Task statement: Repeat the data exactly, please.

──────── The records

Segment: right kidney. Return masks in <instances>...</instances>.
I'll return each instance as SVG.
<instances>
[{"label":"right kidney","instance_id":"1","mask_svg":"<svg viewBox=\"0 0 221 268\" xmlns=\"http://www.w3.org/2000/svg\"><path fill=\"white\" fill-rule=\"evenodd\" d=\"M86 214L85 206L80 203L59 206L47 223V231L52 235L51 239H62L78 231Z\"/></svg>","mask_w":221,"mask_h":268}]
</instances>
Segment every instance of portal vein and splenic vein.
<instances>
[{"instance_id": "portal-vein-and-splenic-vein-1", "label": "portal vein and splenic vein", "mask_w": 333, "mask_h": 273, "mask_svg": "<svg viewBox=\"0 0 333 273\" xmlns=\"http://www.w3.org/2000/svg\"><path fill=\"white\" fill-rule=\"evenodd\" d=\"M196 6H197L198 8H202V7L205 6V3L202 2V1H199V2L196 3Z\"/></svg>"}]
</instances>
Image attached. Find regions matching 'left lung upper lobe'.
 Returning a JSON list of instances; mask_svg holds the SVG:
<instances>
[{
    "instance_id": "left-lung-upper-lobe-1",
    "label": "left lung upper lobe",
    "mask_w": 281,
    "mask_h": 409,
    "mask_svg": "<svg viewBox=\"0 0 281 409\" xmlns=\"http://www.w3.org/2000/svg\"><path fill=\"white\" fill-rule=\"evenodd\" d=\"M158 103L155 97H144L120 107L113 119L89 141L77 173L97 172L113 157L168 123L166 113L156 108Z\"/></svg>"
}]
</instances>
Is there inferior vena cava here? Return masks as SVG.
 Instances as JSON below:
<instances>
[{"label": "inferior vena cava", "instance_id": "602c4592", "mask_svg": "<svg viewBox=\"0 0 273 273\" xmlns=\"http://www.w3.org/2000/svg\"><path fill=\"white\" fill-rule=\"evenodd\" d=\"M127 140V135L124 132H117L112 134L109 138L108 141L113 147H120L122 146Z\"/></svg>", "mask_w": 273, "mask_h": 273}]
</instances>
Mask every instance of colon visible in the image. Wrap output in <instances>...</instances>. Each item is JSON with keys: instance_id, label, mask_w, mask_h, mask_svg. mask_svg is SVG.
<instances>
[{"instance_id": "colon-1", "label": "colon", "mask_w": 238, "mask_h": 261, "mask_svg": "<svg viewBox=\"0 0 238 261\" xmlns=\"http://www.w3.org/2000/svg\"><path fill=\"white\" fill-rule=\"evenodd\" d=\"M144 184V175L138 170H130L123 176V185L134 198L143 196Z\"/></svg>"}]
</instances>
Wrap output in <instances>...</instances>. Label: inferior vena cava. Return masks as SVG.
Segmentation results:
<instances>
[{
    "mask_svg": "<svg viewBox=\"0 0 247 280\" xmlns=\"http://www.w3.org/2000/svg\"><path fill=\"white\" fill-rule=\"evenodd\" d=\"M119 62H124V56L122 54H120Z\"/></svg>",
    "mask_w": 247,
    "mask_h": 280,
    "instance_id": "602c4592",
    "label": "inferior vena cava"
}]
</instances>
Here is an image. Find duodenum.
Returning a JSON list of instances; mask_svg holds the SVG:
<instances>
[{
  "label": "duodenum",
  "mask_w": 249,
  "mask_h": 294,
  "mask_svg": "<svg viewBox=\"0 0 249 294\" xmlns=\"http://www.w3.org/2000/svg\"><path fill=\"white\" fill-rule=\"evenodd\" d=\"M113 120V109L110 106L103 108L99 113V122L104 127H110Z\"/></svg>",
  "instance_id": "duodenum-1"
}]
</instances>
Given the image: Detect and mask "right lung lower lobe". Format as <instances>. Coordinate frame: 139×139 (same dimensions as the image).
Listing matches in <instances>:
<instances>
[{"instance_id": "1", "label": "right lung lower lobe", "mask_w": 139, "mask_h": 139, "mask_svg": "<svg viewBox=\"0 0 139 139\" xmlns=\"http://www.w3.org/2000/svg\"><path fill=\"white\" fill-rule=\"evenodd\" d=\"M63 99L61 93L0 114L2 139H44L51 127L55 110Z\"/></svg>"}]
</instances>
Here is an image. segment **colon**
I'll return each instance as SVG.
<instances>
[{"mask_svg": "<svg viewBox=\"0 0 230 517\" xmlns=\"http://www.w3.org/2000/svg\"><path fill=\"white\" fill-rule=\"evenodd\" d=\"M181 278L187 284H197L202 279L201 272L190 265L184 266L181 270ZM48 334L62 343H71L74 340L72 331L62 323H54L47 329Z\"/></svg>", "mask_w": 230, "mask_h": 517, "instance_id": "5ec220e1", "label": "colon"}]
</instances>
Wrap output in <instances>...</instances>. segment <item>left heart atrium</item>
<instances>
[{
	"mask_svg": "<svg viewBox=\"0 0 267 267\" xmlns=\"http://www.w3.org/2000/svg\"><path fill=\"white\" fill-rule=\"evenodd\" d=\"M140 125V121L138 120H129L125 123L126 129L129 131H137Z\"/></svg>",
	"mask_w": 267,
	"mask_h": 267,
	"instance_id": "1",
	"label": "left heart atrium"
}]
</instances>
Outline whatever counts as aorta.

────────────────

Task output:
Segment: right kidney. Return masks in <instances>...</instances>.
I'll return each instance as SVG.
<instances>
[{"label":"right kidney","instance_id":"1","mask_svg":"<svg viewBox=\"0 0 221 268\" xmlns=\"http://www.w3.org/2000/svg\"><path fill=\"white\" fill-rule=\"evenodd\" d=\"M86 214L85 206L80 203L59 206L47 223V231L52 235L51 239H62L78 231Z\"/></svg>","mask_w":221,"mask_h":268}]
</instances>
Segment every instance of portal vein and splenic vein.
<instances>
[{"instance_id": "portal-vein-and-splenic-vein-1", "label": "portal vein and splenic vein", "mask_w": 333, "mask_h": 273, "mask_svg": "<svg viewBox=\"0 0 333 273\" xmlns=\"http://www.w3.org/2000/svg\"><path fill=\"white\" fill-rule=\"evenodd\" d=\"M196 6H197L198 8H202V7L205 6V3L202 2V1H199V2L196 3Z\"/></svg>"}]
</instances>
Image attached. Find regions matching 'left lung upper lobe'.
 Returning a JSON list of instances; mask_svg holds the SVG:
<instances>
[{
    "instance_id": "left-lung-upper-lobe-1",
    "label": "left lung upper lobe",
    "mask_w": 281,
    "mask_h": 409,
    "mask_svg": "<svg viewBox=\"0 0 281 409\" xmlns=\"http://www.w3.org/2000/svg\"><path fill=\"white\" fill-rule=\"evenodd\" d=\"M158 103L155 97H144L120 107L113 119L89 141L77 173L97 172L113 157L168 123L166 113L156 108Z\"/></svg>"
}]
</instances>
Is there inferior vena cava here? Return masks as SVG.
 Instances as JSON below:
<instances>
[{"label": "inferior vena cava", "instance_id": "602c4592", "mask_svg": "<svg viewBox=\"0 0 273 273\" xmlns=\"http://www.w3.org/2000/svg\"><path fill=\"white\" fill-rule=\"evenodd\" d=\"M127 140V135L124 132H117L112 134L109 138L108 141L113 147H120L122 146Z\"/></svg>", "mask_w": 273, "mask_h": 273}]
</instances>
Mask every instance of colon visible in the image. Wrap output in <instances>...</instances>. Each item is JSON with keys: instance_id, label, mask_w, mask_h, mask_svg. mask_svg is SVG.
<instances>
[{"instance_id": "colon-1", "label": "colon", "mask_w": 238, "mask_h": 261, "mask_svg": "<svg viewBox=\"0 0 238 261\" xmlns=\"http://www.w3.org/2000/svg\"><path fill=\"white\" fill-rule=\"evenodd\" d=\"M144 184V175L138 170H130L123 176V185L134 198L143 196Z\"/></svg>"}]
</instances>
Wrap output in <instances>...</instances>. Label: inferior vena cava. Return masks as SVG.
Segmentation results:
<instances>
[{
    "mask_svg": "<svg viewBox=\"0 0 247 280\" xmlns=\"http://www.w3.org/2000/svg\"><path fill=\"white\" fill-rule=\"evenodd\" d=\"M119 62H124V56L122 54H120Z\"/></svg>",
    "mask_w": 247,
    "mask_h": 280,
    "instance_id": "602c4592",
    "label": "inferior vena cava"
}]
</instances>
Here is an image. Find duodenum.
Returning a JSON list of instances; mask_svg holds the SVG:
<instances>
[{
  "label": "duodenum",
  "mask_w": 249,
  "mask_h": 294,
  "mask_svg": "<svg viewBox=\"0 0 249 294\" xmlns=\"http://www.w3.org/2000/svg\"><path fill=\"white\" fill-rule=\"evenodd\" d=\"M113 120V109L110 106L103 108L99 113V122L104 127H110Z\"/></svg>",
  "instance_id": "duodenum-1"
}]
</instances>
Given the image: Detect and mask "right lung lower lobe". Format as <instances>. Coordinate frame: 139×139 (same dimensions as the image).
Listing matches in <instances>:
<instances>
[{"instance_id": "1", "label": "right lung lower lobe", "mask_w": 139, "mask_h": 139, "mask_svg": "<svg viewBox=\"0 0 139 139\" xmlns=\"http://www.w3.org/2000/svg\"><path fill=\"white\" fill-rule=\"evenodd\" d=\"M63 99L61 93L0 114L2 139H44L51 127L55 110Z\"/></svg>"}]
</instances>
Here is an image. segment **colon**
I'll return each instance as SVG.
<instances>
[{"mask_svg": "<svg viewBox=\"0 0 230 517\" xmlns=\"http://www.w3.org/2000/svg\"><path fill=\"white\" fill-rule=\"evenodd\" d=\"M181 278L187 284H197L202 279L201 272L190 265L184 266L181 270ZM48 334L62 343H71L74 340L72 331L62 323H54L47 329Z\"/></svg>", "mask_w": 230, "mask_h": 517, "instance_id": "5ec220e1", "label": "colon"}]
</instances>
Wrap output in <instances>...</instances>. segment <item>left heart atrium</item>
<instances>
[{
	"mask_svg": "<svg viewBox=\"0 0 267 267\" xmlns=\"http://www.w3.org/2000/svg\"><path fill=\"white\" fill-rule=\"evenodd\" d=\"M140 125V121L138 120H129L125 123L126 129L129 131H137Z\"/></svg>",
	"mask_w": 267,
	"mask_h": 267,
	"instance_id": "1",
	"label": "left heart atrium"
}]
</instances>
Outline whatever counts as aorta.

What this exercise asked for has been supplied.